[TASK STATEMENT] Each record that follows should be duplicated exactly, except for its pictures.

[DATA SHOWN]

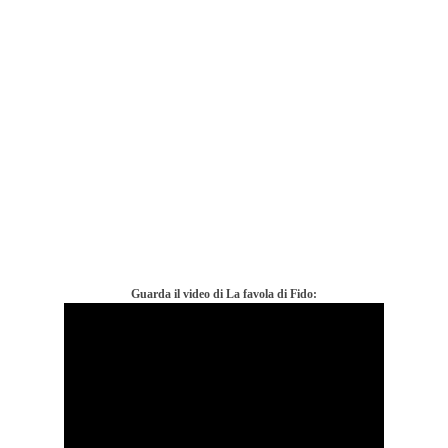
Guarda il video di La favola di Fido:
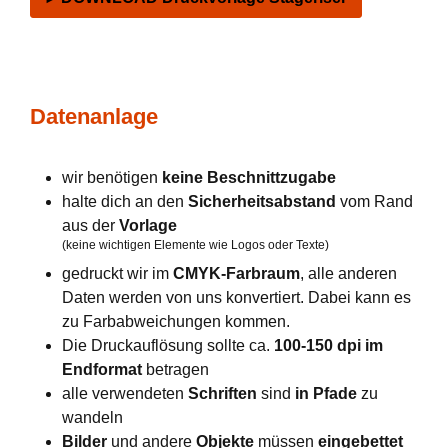
Datenanlage
wir benötigen
keine Beschnittzugabe
halte dich an den
Sicherheitsabstand
vom Rand
aus der
Vorlage
(keine wichtigen Elemente wie Logos oder Texte)
gedruckt wir im
CMYK-Farbraum
, alle anderen
Daten werden von uns konvertiert. Dabei kann es
zu Farbabweichungen kommen.
Die Druckauflösung sollte ca.
100-150 dpi im
Endformat
betragen
alle verwendeten
Schriften
sind
in Pfade
zu
wandeln
Bilder
und andere
Objekte
müssen
eingebettet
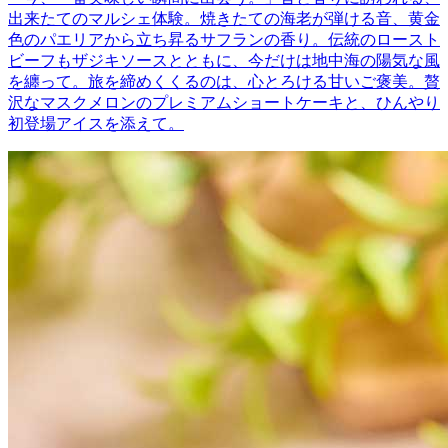
出来たてのマルシェ体験。焼きたての海老が弾ける音、黄金
色のパエリアから立ち昇るサフランの香り。伝統のロースト
ビーフもザジキソースとともに、今だけは地中海の陽気な風
を纏って。旅を締めくくるのは、心とろける甘いご褒美。贅
沢なマスクメロンのプレミアムショートケーキと、ひんやり
初登場アイスを添えて。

[SOLUTION FOR THIS PROBLEM]
Guarda il video di La favola di Fido:
Datenanlage
wir benötigen
keine Beschnittzugabe
halte dich an den
Sicherheitsabstand
vom Rand
aus der
Vorlage
(keine wichtigen Elemente wie Logos oder Texte)
gedruckt wir im
CMYK-Farbraum
, alle anderen
Daten werden von uns konvertiert. Dabei kann es
zu Farbabweichungen kommen.
Die Druckauflösung sollte ca.
100-150 dpi im
Endformat
betragen
alle verwendeten
Schriften
sind
in Pfade
zu
wandeln
Bilder
und andere
Objekte
müssen
eingebettet
出来たてのマルシェ体験。焼きたての海老が弾ける音、黄金
色のパエリアから立ち昇るサフランの香り。伝統のロースト
ビーフもザジキソースとともに、今だけは地中海の陽気な風
を纏って。旅を締めくくるのは、心とろける甘いご褒美。贅
沢なマスクメロンのプレミアムショートケーキと、ひんやり
初登場アイスを添えて。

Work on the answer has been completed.